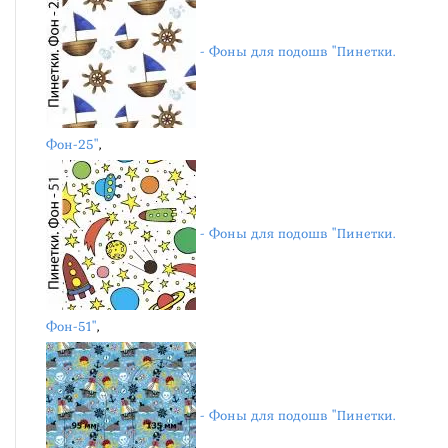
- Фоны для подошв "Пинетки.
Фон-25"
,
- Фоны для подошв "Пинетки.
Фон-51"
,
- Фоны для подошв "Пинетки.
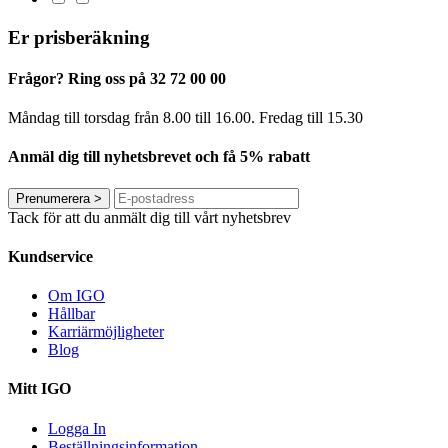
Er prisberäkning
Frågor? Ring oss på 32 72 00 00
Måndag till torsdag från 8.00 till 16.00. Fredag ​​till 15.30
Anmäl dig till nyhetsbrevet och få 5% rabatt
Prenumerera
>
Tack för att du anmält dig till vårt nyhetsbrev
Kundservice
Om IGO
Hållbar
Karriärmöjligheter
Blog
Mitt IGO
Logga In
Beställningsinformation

========================

**Task prompt**: Give an exact copy of the lines from the one with "Karriärmöjligheter" through the end of the entries, both ends included.

**Output**:
Karriärmöjligheter
Blog
Mitt IGO
Logga In
Beställningsinformation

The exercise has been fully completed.